───── INPUT

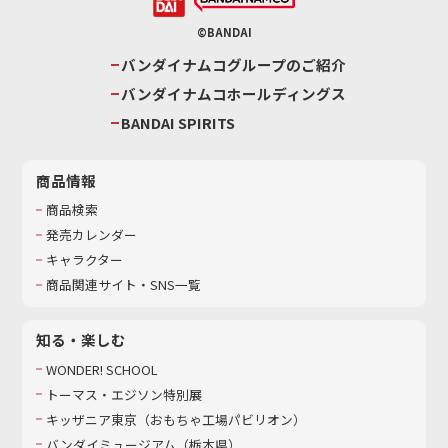
©BANDAI
バンダイナムコグループのご紹介
バンダイナムコホールディングス
BANDAI SPIRITS
商品情報
商品検索
発売カレンダー
キャラクター
商品関連サイト・SNS一覧
知る・楽しむ
WONDER! SCHOOL
トーマス・エジソン特別展
キッザニア東京（おもちゃ工場パビリオン）​
バンダイミュージアム（栃木県）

──────────

**THE PROBLEM**.
Restate the listing above word for word and skip each picture.

**ANSWER SECTION**.
©BANDAI
バンダイナムコグループのご紹介
バンダイナムコホールディングス
BANDAI SPIRITS
商品情報
商品検索
発売カレンダー
キャラクター
商品関連サイト・SNS一覧
知る・楽しむ
WONDER! SCHOOL
トーマス・エジソン特別展
キッザニア東京（おもちゃ工場パビリオン）​
バンダイミュージアム（栃木県）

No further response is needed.